I fell in love with someone named Nicole almost 2 years ago. This was the start of something that would ultimately tear me down in so many ways. I never truly understood what this relationship really meant until recently. Now, to truly understand the lessons that were learned during the course of this relationship it is crucial to understand the relationship.
We met on Tumblr oddly enough. It started as nothing more than just messaging back and forth; however, that changed quite quickly. We both started getting really attached to one another and becoming more than just friends. There was one huge problem. I live in California and she lives in Michigan. This would inevitable cause more problems than anyone could ever imagine. On June 20, 2014, we made it official. She was my second official girlfriend and my first girlfriend since I came out of the closet.
The relationship was honestly a train wreck from the beginning. We would fight constantly about literally everything. It eventually began to take its toll. Within a month she left me for someone else. I truly wish that could be the end of the story but sadly it is not. (We dated for nearly a year and a half.) So, about a month after she broke up with me I took her back. For some reason I felt drawn to her. She was the person that I wanted to be with so I took her back. In October 2014, history would repeat itself. She began to have feelings for her best friend…Let me tell you right then and there I should have left, but I did not. I decided to stick it out. After this things got really good. We stopped fighting and it was great. We were happy…Well from my perspective.
Fast forwarding to December 31, 2014. She was finally in my arms for the first time. Watching her come down the escalator in her black leggings and skull sweatshirt, wearing her black beanie. My heart stopped and she took my breath away. She stayed with me for about a week. At the time it was one of the best weeks of my life. I had never loved anyone until then and it was amazing. She was my everything. That week flew by so fast and the next thing I knew I dropped her off at the airport. It felt like I lost my entire world. I was not able to stop crying for two days. I was in pain and nothing but pain because once she got home everything changed.
Once she arrived home she started college. She moved into a dorm and was in full school mode. Over the course of the next month and a half things between got steadily worse. She stopped texting me, calling me, and face timing me. I was nothing more than a burden for her. I began to feel inadequate and that she did not love me. My worst fears came true on February 13th. She called me and told me she did not love me anymore… I was crushed. I experienced my first true heart break. I could not even function properly for days.
Now, I did end up taking her back after this because I did not want to get over her and move on. I was too scared. I was a 18 year old kid who was scared of love and the world. She was familiar and I loved her. Over the course of the next 6 months we would break up and get back together 4 times.

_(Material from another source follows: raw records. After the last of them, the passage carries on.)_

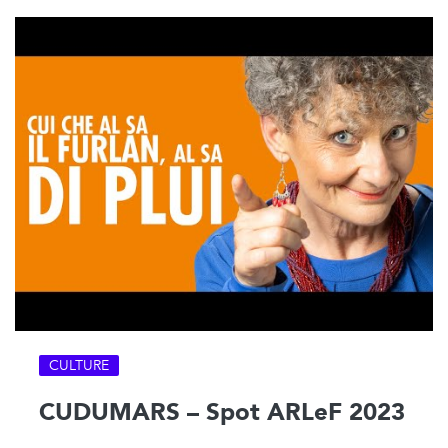
CULTURE
CUDUMARS – Spot ARLeF 2023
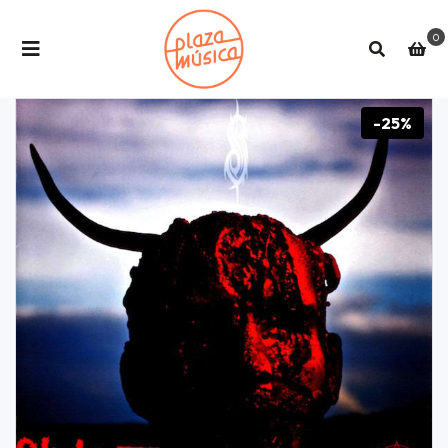
0
-25%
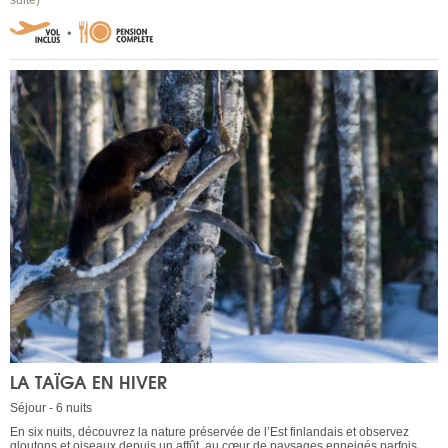
LA TAÏGA EN HIVER
Séjour - 6 nuits
En six nuits, découvrez la nature préservée de l’Est finlandais et observez
gloutons et oiseaux depuis un affût, au cœur de paysages enneigés parfois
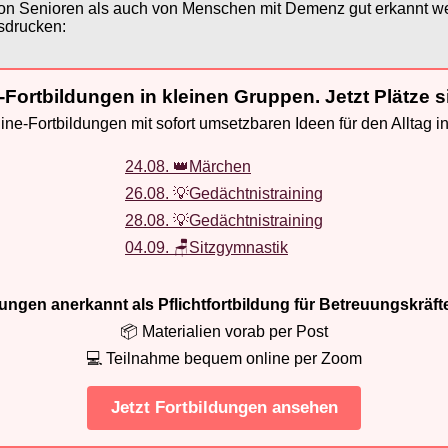
l von Senioren als auch von Menschen mit Demenz gut erkannt 
sdrucken:
-Fortbildungen in kleinen Gruppen. Jetzt Plätze s
ne-Fortbildungen mit sofort umsetzbaren Ideen für den Alltag i
24.08. 👑Märchen
26.08. 💡Gedächtnistraining
28.08. 💡Gedächtnistraining
04.09. 🪑Sitzgymnastik
ldungen anerkannt als Pflichtfortbildung für Betreuungskräft
📦 Materialien vorab per Post
💻 Teilnahme bequem online per Zoom
Jetzt Fortbildungen ansehen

The most interesting times were the last two. In May she said she wanted me back, so me being me I gave her a chance. I was falling for her again. It scared me shitless. So I did some social media research. I found out that she was in a relationship with another girl while she as trying to get back with me! I completely lost my shit when I found out. I truly thought that I was done with her forever…August 2015. We got back together once again. Now, I know how many times am I going to put myself through the same song and dance? One more time. She earned back my trust and I got to see her again because I drove to Michigan from California. One hell of a trip.

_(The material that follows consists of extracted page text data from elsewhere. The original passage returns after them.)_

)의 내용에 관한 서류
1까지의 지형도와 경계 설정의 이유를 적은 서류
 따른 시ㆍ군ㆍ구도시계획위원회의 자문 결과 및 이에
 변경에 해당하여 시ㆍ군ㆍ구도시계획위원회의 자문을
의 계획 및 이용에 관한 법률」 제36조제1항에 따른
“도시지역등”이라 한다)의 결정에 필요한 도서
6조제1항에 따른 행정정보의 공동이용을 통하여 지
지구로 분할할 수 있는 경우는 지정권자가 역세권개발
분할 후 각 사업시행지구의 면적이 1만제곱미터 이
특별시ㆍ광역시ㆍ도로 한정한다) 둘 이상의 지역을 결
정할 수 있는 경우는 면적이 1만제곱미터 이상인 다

Anyway, fast forwarding to the end of September. My final straw. I went out on a Saturday night with my friends for the first time in months. The next morning I asked her to spend the day with me and face time with me. She said yes…She lied. Throughout the day she ignored me and barely talked to me. This was because she was on a date with another girl all damn day. I found out through Facebook. She tried lying to me saying that' “they were cousins” and then it changed to “we’re just friends.”
We went on a week break after that. No contact whatsoever. After that she told me that she had feelings for this person and that she thought we would be better off without each other. Not even 10 minutes after saying that she gave me the ultimatum of choosing an open relationship or breaking up. I chose to break up. In my eyes, she had cheated on me numerous times before and then wanted an excuse to be able to do so. I refuse to be in that situation. That was my last straw.
I know this was a long story but it was all vital and important to where I am today. I realized that Nicole taught me how to love. She made me realize that I am capable of giving someone my all and being fully committed. I learned that sometimes even when you give something and someone your all it does not turn out and that is 100% okay. We are both so much better off without each other. Distance was never an issue for me because I knew I loved her but love just is not enough sometimes. She taught me the red flags and the signs of an abusive relationship. That relationship was exactly what I feared growing up. Now, here I am 6 months after the break up and I am the happiest I have been in years. From darkness comes light and from the ashes I will rise. If you are going through rough times right now remember it gets better! Do not give up. The will to live will always outweigh the ability to die
- Sorry for the long story. I condensed it as much as possible.